I like the costume.  Sadly, most female costumes in comics look like they wouldn't be out of place in a Victoria's Secret catalogue.  This one would probably pass muster with my wife and daughter, as opposed to, say, the new Harley Quinn getup in Suicide Squad. (Aside, my wife loves classic Harley Quinn)

Comment by Philip Portelli on April 2, 2012 at 5:07pm

Carol Danvers as Captain Marvel is fine by me but I am leery, considering what has happened to the first female Captain Marvel, Monica Rambeau. She went from being a major part of the Avengers to an afterthought with altered powers and new names.

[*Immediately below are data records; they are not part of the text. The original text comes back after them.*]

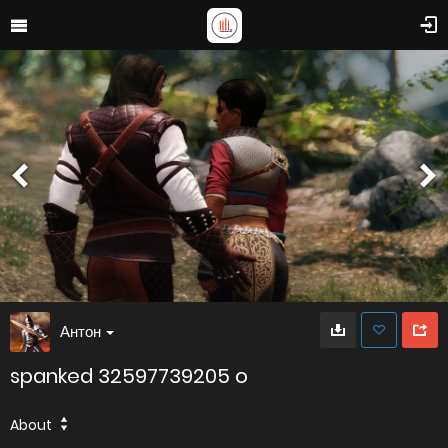
Антон
spanked 32597739205 o
About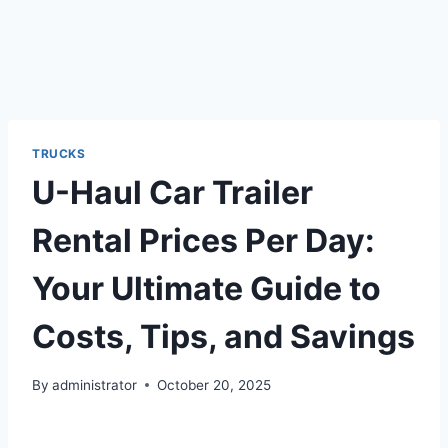
TRUCKS
U-Haul Car Trailer
Rental Prices Per Day:
Your Ultimate Guide to
Costs, Tips, and Savings
By
administrator
October 20, 2025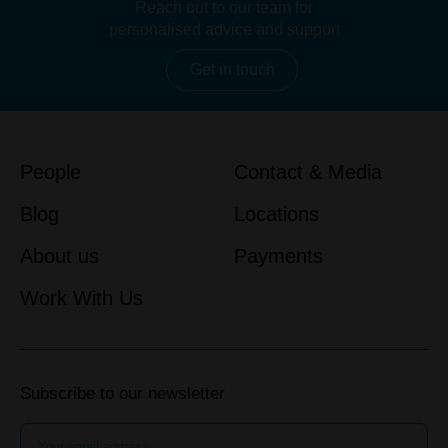
Reach out to our team for
personalised advice and support
Get in touch
People
Contact & Media
Blog
Locations
About us
Payments
Work With Us
Subscribe to our newsletter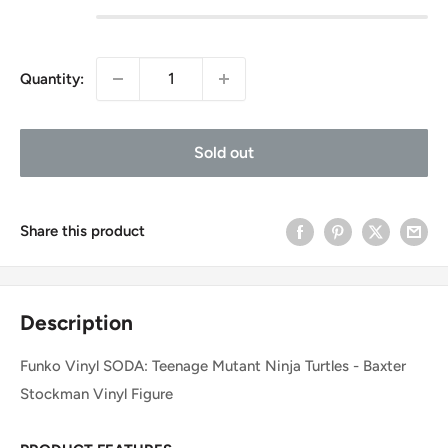
Quantity:
Sold out
Share this product
Description
Funko Vinyl SODA: Teenage Mutant Ninja Turtles - Baxter
Stockman Vinyl Figure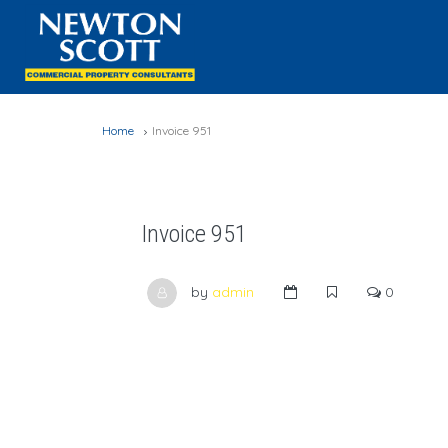
Home
Invoice 951
Invoice 951
by
admin
0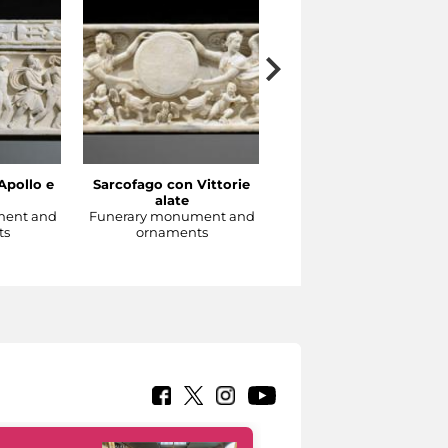
Apollo e
Sarcofago con Vittorie
Sarcofago con clipeo
alate
sorretto da eroti alati
ment and
Funerary monument and
Funerary monument an
ts
ornaments
ornaments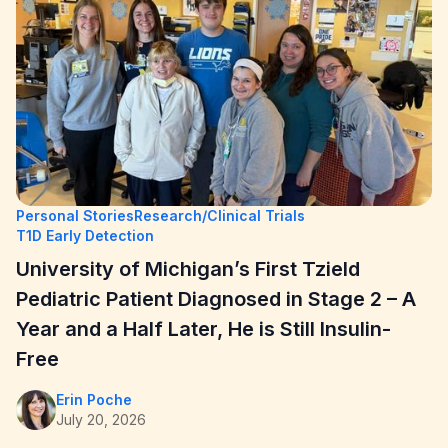
Personal Stories
Research/Clinical Trials
T1D Early Detection
University of Michigan’s First Tzield
Pediatric Patient Diagnosed in Stage 2 – A
Year and a Half Later, He is Still Insulin-
Free
Erin Poche
July 20, 2026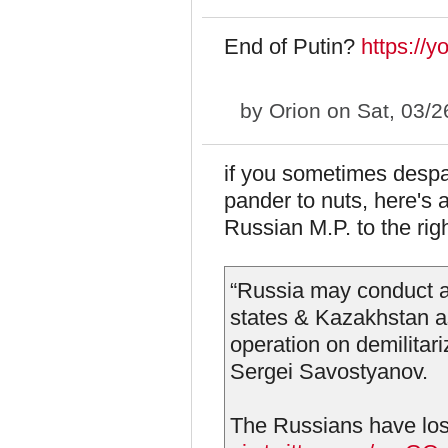
End of Putin?
https://
by
Orion
on Sat, 03/2
if you sometimes despa
pander to nuts, here's 
Russian M.P. to the righ
“Russia may conduct a 
states & Kazakhstan as 
operation on demilitar
Sergei Savostyanov.
The Russians have lost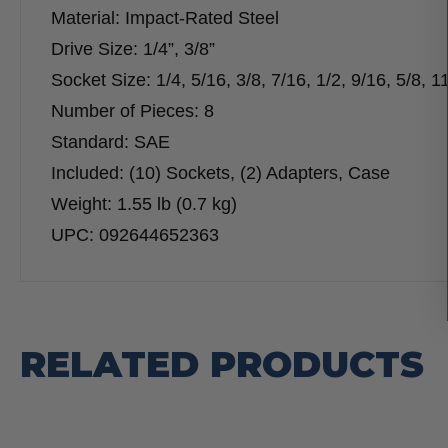
Material: Impact-Rated Steel
Drive Size: 1/4”, 3/8”
Socket Size: 1/4, 5/16, 3/8, 7/16, 1/2, 9/16, 5/8, 1
Number of Pieces: 8
Standard: SAE
Included: (10) Sockets, (2) Adapters, Case
Weight: 1.55 lb (0.7 kg)
UPC: 092644652363
RELATED PRODUCTS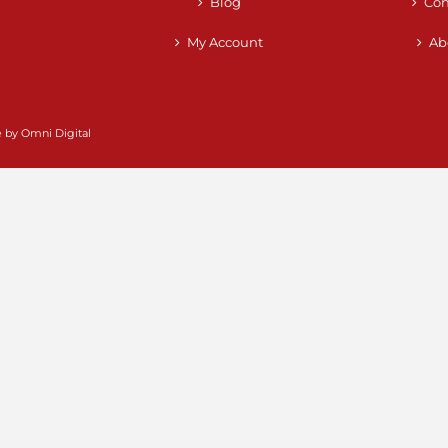
Blog
Con
My Account
Ab
e by
Omni Digital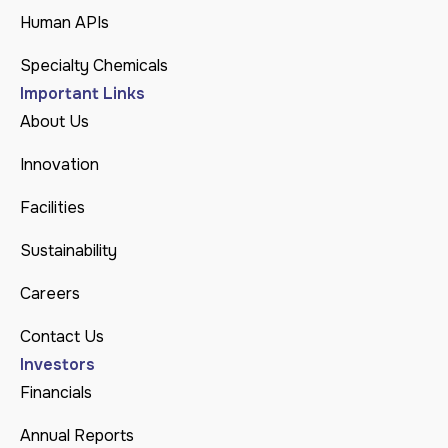
Human APIs
Specialty Chemicals
Important Links
About Us
Innovation
Facilities
Sustainability
Careers
Contact Us
Investors
Financials
Annual Reports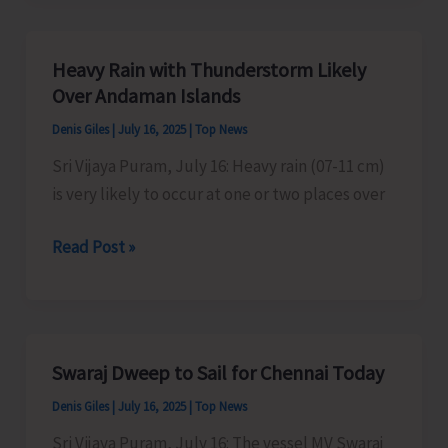
Organise
Kavad/
Heavy Rain with Thunderstorm Likely
Kalash
Over Andaman Islands
Yatra
Denis Giles
|
July 16, 2025
|
Top News
Sri Vijaya Puram, July 16: Heavy rain (07-11 cm)
is very likely to occur at one or two places over
Heavy
Read Post »
Rain
with
Thunderstorm
Likely
Swaraj Dweep to Sail for Chennai Today
Over
Denis Giles
|
July 16, 2025
|
Top News
Andaman
Islands
Sri Vijaya Puram, July 16: The vessel MV Swaraj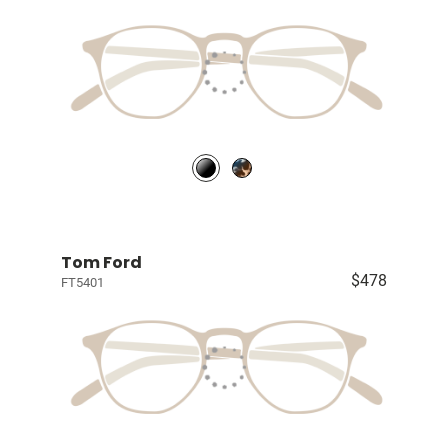
Tom Ford
$478
FT5401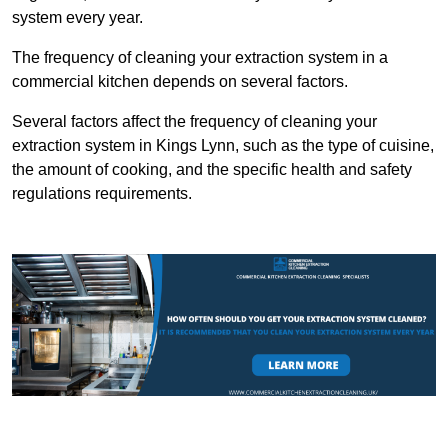
system every year.
The frequency of cleaning your extraction system in a
commercial kitchen depends on several factors.
Several factors affect the frequency of cleaning your
extraction system in Kings Lynn, such as the type of cuisine,
the amount of cooking, and the specific health and safety
regulations requirements.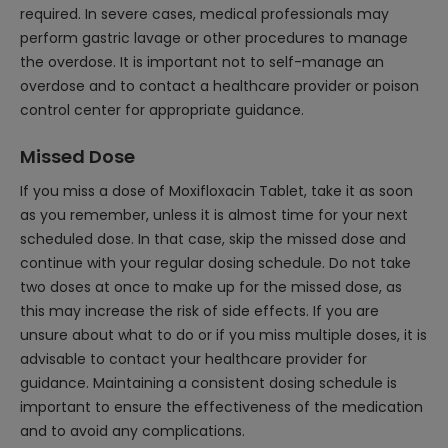
required. In severe cases, medical professionals may
perform gastric lavage or other procedures to manage
the overdose. It is important not to self-manage an
overdose and to contact a healthcare provider or poison
control center for appropriate guidance.
Missed Dose
If you miss a dose of Moxifloxacin Tablet, take it as soon
as you remember, unless it is almost time for your next
scheduled dose. In that case, skip the missed dose and
continue with your regular dosing schedule. Do not take
two doses at once to make up for the missed dose, as
this may increase the risk of side effects. If you are
unsure about what to do or if you miss multiple doses, it is
advisable to contact your healthcare provider for
guidance. Maintaining a consistent dosing schedule is
important to ensure the effectiveness of the medication
and to avoid any complications.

If Carol is allowed to remain Captain Marvel without all the skeletons in her closet popping back up and go forward, and not dumped the moment some other writer wants to bring back Mar-Vell or Genis, she could become the female star that Marvel has been missing all this time.

Btw, Fear Itself: The Fearless is practically a Valkryie solo series.

Comment by Luke Blanchard on April 2, 2012 at 5:27pm

I'm not sure if the mask, in the lower right image, will be part of the standard costume or not. Making Carol Captain Marvel strikes me as a good solution to the problem of what to do with the name, but I don't think it will be enough to make Carol a real star.

Comment by Luke Blanchard on April 2, 2012 at 8:30pm

Both, probably.

Comment by Luke Blanchard on April 2, 2012 at 8:52pm

Jamie McKelvie has posted that he designed the costume, and that her helmet forms when she needs it. He also has images of the costume by himself (I believe) and Terry and Rachel Dodson where I think it comes off better than in the covers in the above article, which are apparently by Ed McGuinness. See the posts for 17-31 Mar 12.

Comment by Figserello on April 2, 2012 at 8:59pm

I love McKelvie's work there.  He is a marvelous artist, who knows how to give the images room to breathe.  The costume is a pretty good one.  She looks like she means business.


I might buy it if the art is by McKelvie.  Ed McGuinness can also be a wonderful artist, but needs to choose his projects better.